Heureusement, M. Bouchard entra. Il venait un peu tard, à dix heures passées, parce qu’il avait dû dîner en ville. Et il parut surpris de ne pas trouver là sa femme.

— M. d’Escorailles s’était chargé de l’amener, dit-il, et j’avais promis de la reprendre en passant.

Au bout d’une demi-heure, en effet, madame Bouchard arriva, accompagnée de M. d’Escorailles et de M. La Rouquette. Après une brouille d’une année, le jeune marquis s’était remis avec la jolie blonde ; maintenant, leur liaison tournait à l’habitude, ils se reprenaient pour huit jours, ne pouvaient s’empêcher de se pincer et de s’embrasser derrière les portes, lorsqu’ils se rencontraient.
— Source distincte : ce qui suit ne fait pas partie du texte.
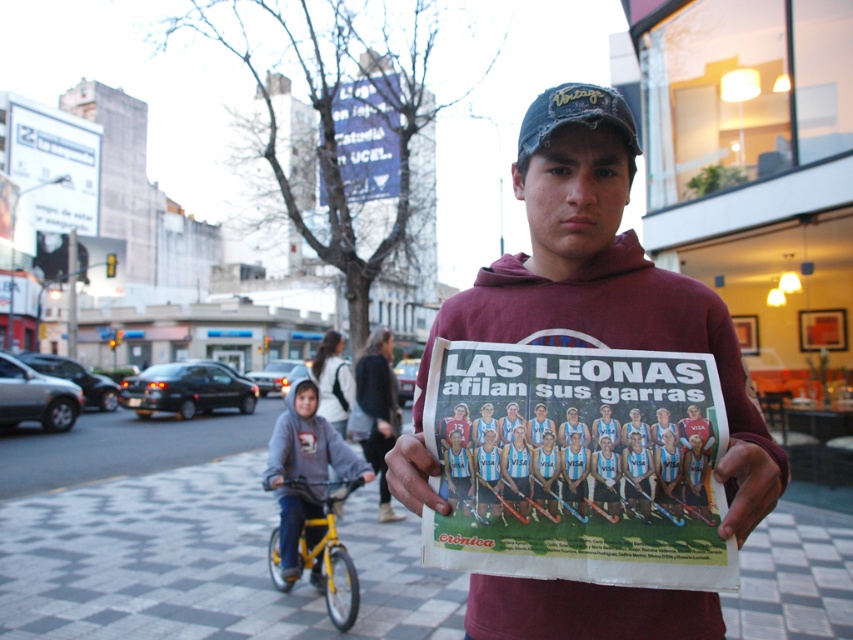 Is maroon hoodie at center thinner than distressed denim baseball cap at center?

Indeed, maroon hoodie at center has a lesser width compared to distressed denim baseball cap at center.

Does maroon hoodie at center have a greater width compared to distressed denim baseball cap at center?

In fact, maroon hoodie at center might be narrower than distressed denim baseball cap at center.

Find the location of `maroon hoodie at center`. maroon hoodie at center is located at coordinates (595, 276).

Who is lower down, gray hoodie at lower left or smooth paper hand at center?

Positioned lower is gray hoodie at lower left.

Can you confirm if gray hoodie at lower left is positioned below smooth paper hand at center?

Yes.

Locate an element on the screen. gray hoodie at lower left is located at coordinates (305, 467).

I want to click on gray hoodie at lower left, so click(305, 467).

Can you confirm if smooth skin hand at center is positioned to the left of smooth paper hand at center?

In fact, smooth skin hand at center is to the right of smooth paper hand at center.

Who is positioned more to the left, smooth skin hand at center or smooth paper hand at center?

From the viewer's perspective, smooth paper hand at center appears more on the left side.

Image resolution: width=853 pixels, height=640 pixels. What do you see at coordinates (747, 486) in the screenshot?
I see `smooth skin hand at center` at bounding box center [747, 486].

At what (x,y) coordinates should I click in order to perform the action: click on smooth skin hand at center. Please return your answer as a coordinate pair (x, y). Looking at the image, I should click on (747, 486). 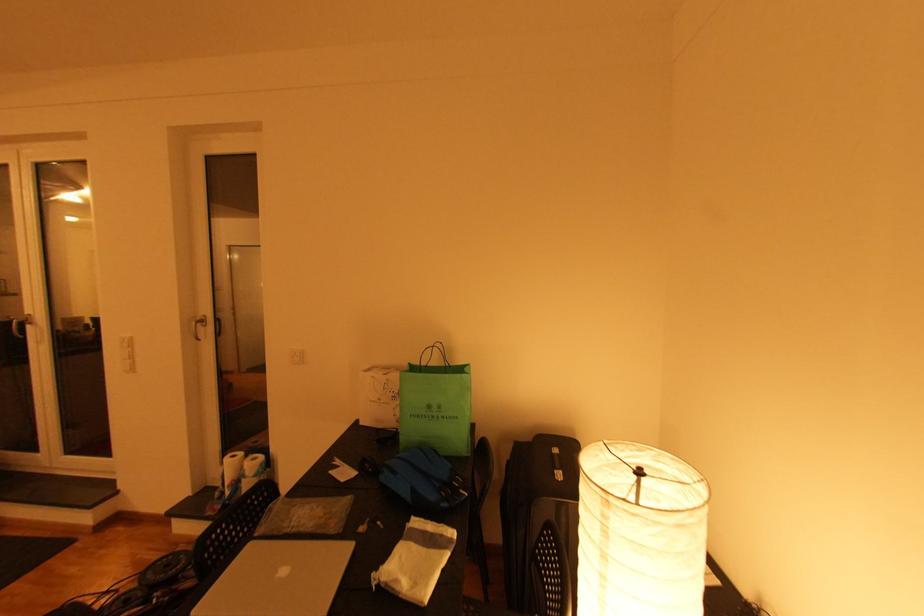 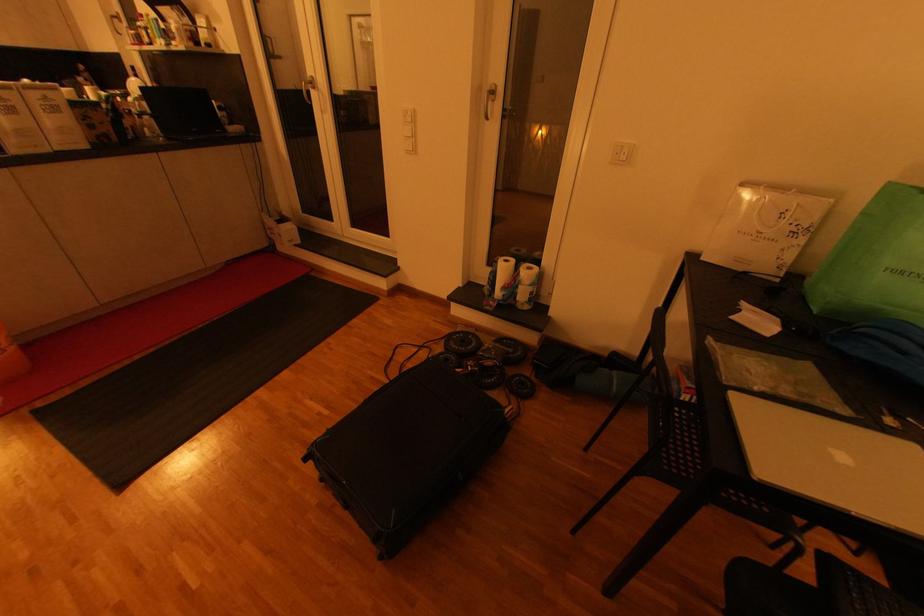 Find the pixel in the second image that matches (x=171, y=565) in the first image.

(468, 342) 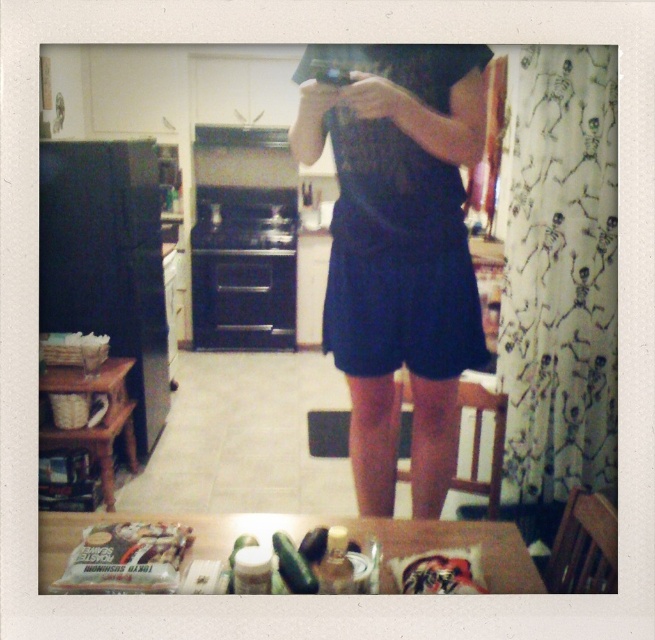 Does dark blue fabric dress at center have a lesser width compared to white matte bag of almond butter at lower left?

In fact, dark blue fabric dress at center might be wider than white matte bag of almond butter at lower left.

Which is in front, point (428, 364) or point (134, 531)?

Positioned in front is point (134, 531).

In order to click on dark blue fabric dress at center in this screenshot , I will do `click(398, 248)`. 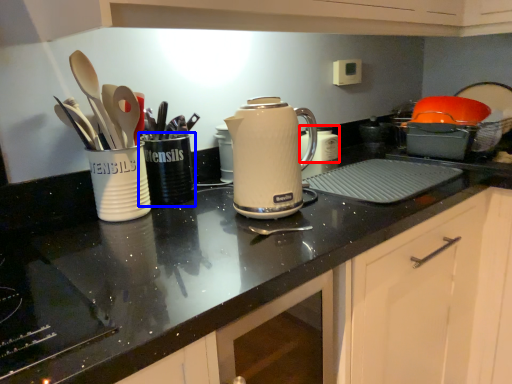 Question: Which object appears closest to the camera in this image, appliance (highlighted by a red box) or tableware (highlighted by a blue box)?

Choices:
 (A) appliance
 (B) tableware

Answer: (B) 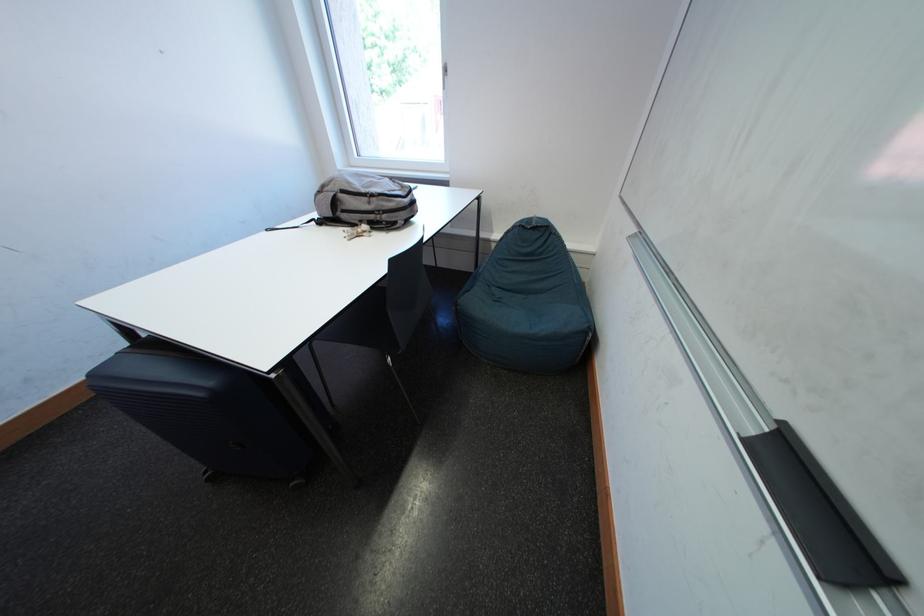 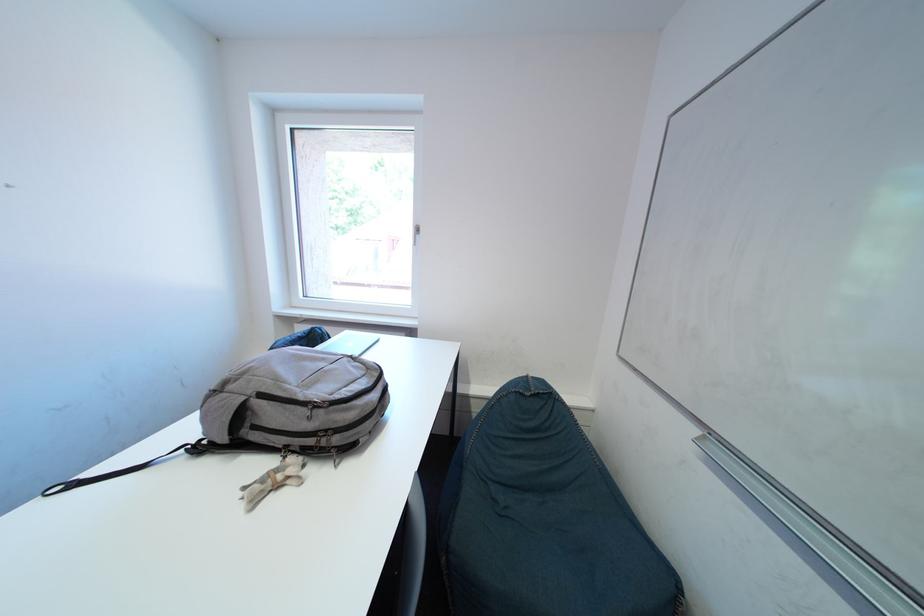 What movement of the cameraman would produce the second image?

The cameraman moved toward left, forward. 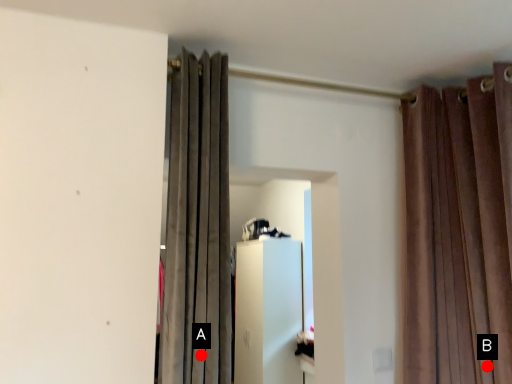 Question: Two points are circled on the image, labeled by A and B beside each circle. Among these points, which one is nearest to the camera?

Choices:
 (A) A is closer
 (B) B is closer

Answer: (A) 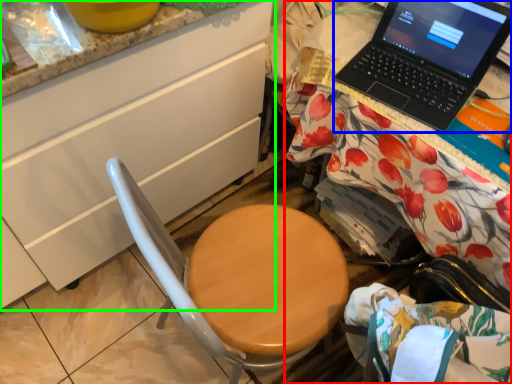 Question: Which object is positioned closest to desk (highlighted by a red box)? Select from laptop (highlighted by a blue box) and cabinetry (highlighted by a green box).

Choices:
 (A) laptop
 (B) cabinetry

Answer: (A) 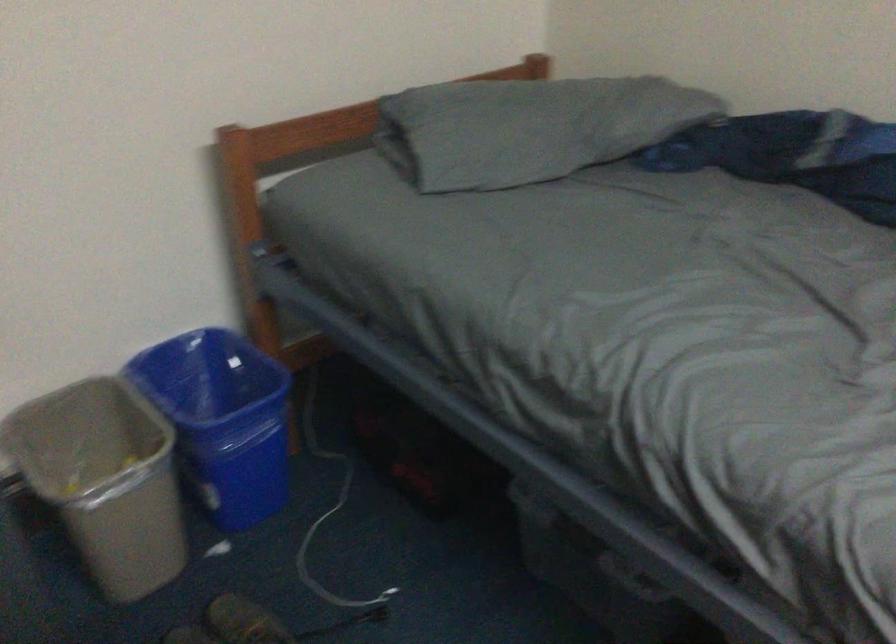 Where would you lift the grey trash can? Please return your answer as a coordinate pair (x, y).

(104, 480)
Cela allait de soi, naturellement, avec des renouveaux de désir très-vifs. Comme ils venaient chez les Delestang en voiture découverte, ils avaient rencontré M. La Rouquette. Et tous les trois s’en étaient allés au Bois, riant haut, lâchant des plaisanteries risquées ; même M. d’Escorailles avait cru un moment rencontrer la main du député, derrière la taille de madame Bouchard. Quand ils entrèrent, ils apportèrent une bouffée de gaieté, la fraîcheur des allées noires du Bois, le mystère des feuilles endormies, où s’étouffait la polissonnerie de leurs rires.